AIM OF THE EXERCISE:
Scan the records below for the line with "is (1024, 1763)." and the line with "This screenshot has height=2576, width=1018.". Repeat those two lines and every line between them exactly, and nothing else.

Segment Open

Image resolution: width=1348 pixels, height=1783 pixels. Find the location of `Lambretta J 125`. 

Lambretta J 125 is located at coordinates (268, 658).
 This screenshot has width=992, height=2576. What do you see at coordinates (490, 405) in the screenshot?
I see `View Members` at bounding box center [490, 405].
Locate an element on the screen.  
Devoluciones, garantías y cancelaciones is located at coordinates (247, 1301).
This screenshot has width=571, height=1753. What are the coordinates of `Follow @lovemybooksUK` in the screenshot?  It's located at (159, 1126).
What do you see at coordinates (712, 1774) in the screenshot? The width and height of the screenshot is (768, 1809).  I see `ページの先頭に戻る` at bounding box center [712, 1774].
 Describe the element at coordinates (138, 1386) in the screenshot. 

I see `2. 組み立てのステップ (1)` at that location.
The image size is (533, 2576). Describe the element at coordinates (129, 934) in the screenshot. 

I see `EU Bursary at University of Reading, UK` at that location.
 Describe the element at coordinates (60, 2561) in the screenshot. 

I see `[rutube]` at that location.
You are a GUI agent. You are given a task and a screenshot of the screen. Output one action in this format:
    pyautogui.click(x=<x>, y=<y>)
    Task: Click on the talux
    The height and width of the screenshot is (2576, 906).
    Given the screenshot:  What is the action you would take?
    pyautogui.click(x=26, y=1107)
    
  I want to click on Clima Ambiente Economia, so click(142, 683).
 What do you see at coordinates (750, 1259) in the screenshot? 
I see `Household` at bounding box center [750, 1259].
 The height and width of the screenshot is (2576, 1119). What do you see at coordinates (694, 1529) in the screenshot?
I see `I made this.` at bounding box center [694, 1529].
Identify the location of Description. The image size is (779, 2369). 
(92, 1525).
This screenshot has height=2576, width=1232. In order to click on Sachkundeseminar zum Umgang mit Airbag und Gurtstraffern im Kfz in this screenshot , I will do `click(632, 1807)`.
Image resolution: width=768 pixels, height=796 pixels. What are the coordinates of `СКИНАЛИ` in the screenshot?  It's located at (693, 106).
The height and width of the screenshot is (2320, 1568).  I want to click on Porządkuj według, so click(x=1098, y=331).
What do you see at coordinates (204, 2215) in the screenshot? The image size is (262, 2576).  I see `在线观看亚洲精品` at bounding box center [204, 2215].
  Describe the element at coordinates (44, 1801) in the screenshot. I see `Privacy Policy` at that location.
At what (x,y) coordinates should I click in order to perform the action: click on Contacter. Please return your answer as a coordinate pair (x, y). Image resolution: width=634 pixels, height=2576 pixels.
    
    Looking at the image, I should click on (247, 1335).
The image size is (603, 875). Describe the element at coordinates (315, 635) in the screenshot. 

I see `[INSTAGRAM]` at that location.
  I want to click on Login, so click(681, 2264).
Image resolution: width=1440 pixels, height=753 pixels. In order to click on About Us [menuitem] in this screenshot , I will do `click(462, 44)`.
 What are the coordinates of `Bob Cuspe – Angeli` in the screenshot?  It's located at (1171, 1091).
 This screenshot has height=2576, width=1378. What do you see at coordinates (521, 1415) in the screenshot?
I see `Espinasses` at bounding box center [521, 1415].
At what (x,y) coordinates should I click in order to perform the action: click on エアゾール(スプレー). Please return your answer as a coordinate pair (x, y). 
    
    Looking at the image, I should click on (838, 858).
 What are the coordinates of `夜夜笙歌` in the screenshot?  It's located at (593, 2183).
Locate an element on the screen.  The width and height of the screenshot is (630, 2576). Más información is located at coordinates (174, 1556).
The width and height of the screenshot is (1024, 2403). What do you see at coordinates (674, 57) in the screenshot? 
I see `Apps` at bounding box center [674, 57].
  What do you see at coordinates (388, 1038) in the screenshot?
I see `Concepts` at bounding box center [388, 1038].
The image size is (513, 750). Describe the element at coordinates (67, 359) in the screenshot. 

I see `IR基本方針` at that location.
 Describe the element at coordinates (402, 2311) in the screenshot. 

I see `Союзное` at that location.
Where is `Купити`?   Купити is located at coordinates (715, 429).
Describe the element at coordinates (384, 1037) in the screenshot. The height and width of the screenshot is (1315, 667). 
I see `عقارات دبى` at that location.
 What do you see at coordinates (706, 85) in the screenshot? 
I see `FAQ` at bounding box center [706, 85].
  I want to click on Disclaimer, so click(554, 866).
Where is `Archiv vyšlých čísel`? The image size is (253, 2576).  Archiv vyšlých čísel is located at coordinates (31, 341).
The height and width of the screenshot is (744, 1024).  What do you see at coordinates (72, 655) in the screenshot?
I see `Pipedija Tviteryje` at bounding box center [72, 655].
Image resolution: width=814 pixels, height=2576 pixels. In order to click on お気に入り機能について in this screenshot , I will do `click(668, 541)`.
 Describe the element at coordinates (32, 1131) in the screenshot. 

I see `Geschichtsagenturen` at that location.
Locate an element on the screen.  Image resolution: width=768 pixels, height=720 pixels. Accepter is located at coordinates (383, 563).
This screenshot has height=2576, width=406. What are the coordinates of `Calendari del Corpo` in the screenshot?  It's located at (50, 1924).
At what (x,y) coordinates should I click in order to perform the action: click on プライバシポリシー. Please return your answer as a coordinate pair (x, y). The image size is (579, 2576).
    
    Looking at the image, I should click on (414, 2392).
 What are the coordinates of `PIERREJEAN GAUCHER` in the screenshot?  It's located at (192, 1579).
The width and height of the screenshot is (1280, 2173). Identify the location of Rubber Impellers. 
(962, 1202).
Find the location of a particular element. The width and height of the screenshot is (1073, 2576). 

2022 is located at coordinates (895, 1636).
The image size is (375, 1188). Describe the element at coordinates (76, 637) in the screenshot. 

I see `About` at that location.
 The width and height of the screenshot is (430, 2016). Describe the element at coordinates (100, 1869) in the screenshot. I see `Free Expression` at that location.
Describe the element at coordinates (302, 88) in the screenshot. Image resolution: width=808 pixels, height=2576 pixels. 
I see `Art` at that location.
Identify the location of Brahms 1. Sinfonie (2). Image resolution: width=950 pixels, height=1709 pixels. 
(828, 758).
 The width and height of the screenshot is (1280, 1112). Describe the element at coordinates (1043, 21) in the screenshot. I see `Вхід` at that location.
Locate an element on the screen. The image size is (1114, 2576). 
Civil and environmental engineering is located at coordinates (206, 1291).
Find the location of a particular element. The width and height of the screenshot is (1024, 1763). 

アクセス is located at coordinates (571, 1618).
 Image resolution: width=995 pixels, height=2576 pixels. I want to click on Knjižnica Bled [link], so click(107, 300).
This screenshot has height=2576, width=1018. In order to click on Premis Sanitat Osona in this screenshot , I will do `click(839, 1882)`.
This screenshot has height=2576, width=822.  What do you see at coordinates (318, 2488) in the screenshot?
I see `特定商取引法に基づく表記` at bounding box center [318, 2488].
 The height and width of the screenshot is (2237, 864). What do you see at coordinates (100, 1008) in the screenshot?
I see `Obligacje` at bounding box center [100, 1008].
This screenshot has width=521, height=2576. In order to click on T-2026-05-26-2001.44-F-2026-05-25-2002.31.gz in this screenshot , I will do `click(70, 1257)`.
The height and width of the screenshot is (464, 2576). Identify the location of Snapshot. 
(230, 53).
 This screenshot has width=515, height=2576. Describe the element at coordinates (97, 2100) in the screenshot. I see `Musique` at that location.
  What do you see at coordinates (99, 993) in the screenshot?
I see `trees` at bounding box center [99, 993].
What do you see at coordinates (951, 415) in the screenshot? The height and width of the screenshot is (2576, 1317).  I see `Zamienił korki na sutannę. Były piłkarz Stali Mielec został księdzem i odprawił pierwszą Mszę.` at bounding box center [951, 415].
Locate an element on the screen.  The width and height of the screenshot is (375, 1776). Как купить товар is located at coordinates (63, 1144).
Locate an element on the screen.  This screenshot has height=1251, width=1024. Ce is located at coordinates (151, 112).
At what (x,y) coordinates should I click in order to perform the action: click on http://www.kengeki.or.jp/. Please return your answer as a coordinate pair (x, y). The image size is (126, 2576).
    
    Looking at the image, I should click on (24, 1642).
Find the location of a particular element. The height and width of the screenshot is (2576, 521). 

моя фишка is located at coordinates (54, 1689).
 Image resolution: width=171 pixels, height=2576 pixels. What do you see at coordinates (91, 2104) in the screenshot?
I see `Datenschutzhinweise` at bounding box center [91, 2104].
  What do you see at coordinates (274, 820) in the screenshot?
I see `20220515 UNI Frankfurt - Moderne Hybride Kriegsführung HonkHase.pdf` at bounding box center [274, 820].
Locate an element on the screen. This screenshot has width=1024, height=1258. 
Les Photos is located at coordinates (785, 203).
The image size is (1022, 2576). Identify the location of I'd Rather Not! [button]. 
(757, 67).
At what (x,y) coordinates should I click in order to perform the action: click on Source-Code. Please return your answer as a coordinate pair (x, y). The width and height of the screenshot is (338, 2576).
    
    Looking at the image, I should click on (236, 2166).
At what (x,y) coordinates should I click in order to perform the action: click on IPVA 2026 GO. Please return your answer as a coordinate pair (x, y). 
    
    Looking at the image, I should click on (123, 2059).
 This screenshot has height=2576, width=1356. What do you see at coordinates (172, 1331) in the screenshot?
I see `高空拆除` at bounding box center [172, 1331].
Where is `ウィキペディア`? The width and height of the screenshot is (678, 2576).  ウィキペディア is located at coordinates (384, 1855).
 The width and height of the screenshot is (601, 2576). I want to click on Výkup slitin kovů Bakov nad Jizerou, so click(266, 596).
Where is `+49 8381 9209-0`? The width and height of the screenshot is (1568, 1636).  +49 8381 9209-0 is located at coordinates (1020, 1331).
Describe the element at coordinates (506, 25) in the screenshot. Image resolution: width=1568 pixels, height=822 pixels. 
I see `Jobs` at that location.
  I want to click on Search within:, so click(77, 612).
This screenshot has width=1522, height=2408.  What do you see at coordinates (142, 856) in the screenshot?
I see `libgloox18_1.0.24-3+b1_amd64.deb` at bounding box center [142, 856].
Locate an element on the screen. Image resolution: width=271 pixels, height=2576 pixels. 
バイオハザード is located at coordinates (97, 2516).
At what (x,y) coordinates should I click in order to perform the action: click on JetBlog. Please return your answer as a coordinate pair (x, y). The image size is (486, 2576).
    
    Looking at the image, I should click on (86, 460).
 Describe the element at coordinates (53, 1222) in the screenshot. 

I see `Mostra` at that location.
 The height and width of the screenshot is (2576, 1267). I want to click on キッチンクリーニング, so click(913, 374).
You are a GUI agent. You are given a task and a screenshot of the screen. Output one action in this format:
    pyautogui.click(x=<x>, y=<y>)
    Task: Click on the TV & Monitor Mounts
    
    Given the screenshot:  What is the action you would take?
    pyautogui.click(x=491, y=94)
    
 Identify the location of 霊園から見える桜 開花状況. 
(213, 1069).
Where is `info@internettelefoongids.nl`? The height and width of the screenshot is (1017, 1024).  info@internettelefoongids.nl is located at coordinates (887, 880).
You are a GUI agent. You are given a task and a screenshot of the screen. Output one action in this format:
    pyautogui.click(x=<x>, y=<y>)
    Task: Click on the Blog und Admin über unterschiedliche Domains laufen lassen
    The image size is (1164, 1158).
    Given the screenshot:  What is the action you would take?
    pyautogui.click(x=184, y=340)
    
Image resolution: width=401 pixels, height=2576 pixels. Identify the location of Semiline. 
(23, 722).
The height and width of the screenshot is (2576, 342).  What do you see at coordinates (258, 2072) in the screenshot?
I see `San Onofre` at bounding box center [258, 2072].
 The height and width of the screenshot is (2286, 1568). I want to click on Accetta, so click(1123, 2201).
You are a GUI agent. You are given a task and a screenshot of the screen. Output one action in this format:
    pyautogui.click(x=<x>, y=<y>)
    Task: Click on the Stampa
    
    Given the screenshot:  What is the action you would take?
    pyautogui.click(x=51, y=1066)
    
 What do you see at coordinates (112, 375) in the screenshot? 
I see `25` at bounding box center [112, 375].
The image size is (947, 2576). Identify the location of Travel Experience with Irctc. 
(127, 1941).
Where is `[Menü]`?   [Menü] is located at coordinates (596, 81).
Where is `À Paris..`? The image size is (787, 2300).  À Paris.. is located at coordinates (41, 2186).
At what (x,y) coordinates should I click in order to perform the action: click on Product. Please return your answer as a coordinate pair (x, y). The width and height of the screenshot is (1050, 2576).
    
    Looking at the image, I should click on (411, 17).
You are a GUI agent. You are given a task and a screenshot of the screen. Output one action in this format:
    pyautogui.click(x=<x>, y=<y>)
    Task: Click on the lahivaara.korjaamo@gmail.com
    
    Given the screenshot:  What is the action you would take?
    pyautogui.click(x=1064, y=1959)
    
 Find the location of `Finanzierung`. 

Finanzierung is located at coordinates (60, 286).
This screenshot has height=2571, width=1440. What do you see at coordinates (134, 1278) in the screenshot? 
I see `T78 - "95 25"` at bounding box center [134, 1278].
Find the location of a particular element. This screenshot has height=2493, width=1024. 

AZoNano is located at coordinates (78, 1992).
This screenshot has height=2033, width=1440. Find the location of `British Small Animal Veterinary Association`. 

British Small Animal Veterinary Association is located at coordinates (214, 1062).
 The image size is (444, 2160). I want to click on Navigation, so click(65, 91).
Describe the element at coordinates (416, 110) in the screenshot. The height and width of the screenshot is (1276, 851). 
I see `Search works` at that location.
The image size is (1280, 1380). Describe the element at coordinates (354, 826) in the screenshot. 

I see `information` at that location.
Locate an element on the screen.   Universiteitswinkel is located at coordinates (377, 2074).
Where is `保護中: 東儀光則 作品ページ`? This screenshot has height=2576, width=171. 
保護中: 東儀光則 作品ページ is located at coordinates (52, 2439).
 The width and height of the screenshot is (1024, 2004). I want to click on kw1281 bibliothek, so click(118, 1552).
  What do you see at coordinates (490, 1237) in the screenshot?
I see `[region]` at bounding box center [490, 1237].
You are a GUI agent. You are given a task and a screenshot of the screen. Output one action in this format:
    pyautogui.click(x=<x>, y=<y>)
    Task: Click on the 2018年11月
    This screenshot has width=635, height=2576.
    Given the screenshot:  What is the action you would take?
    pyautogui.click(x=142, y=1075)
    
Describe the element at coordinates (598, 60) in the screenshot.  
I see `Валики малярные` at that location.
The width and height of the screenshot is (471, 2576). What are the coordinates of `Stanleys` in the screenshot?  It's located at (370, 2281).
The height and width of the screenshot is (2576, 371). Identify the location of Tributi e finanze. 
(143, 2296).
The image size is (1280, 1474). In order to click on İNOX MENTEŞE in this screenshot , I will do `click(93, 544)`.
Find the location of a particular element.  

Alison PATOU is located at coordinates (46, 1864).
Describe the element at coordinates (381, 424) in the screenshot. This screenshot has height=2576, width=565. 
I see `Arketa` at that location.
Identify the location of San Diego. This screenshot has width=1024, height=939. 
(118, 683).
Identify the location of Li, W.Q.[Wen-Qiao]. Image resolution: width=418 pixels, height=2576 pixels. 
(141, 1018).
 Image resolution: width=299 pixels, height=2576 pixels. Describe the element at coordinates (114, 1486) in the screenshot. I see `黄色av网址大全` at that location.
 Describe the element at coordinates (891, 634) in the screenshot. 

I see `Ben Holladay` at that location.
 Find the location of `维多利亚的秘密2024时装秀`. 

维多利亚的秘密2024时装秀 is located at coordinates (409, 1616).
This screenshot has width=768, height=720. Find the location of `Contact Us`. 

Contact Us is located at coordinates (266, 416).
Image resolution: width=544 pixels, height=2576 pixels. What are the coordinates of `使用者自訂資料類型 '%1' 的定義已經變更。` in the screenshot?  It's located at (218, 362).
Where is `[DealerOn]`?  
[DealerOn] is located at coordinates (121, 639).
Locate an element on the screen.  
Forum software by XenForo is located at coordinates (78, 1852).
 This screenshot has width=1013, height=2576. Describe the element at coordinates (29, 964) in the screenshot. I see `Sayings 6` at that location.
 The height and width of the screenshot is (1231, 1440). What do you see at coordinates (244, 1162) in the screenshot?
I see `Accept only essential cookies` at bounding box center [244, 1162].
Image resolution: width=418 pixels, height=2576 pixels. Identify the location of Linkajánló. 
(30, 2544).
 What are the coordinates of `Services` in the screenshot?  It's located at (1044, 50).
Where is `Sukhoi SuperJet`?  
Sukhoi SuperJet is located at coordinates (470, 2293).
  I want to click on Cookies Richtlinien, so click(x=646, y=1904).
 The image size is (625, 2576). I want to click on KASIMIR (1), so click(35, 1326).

Segment Closed

SOLUTION FOR THIS TASK:
Find the location of a particular element. The width and height of the screenshot is (1024, 1763). 

アクセス is located at coordinates (571, 1618).
 Image resolution: width=995 pixels, height=2576 pixels. I want to click on Knjižnica Bled [link], so click(107, 300).
This screenshot has height=2576, width=1018. In order to click on Premis Sanitat Osona in this screenshot , I will do `click(839, 1882)`.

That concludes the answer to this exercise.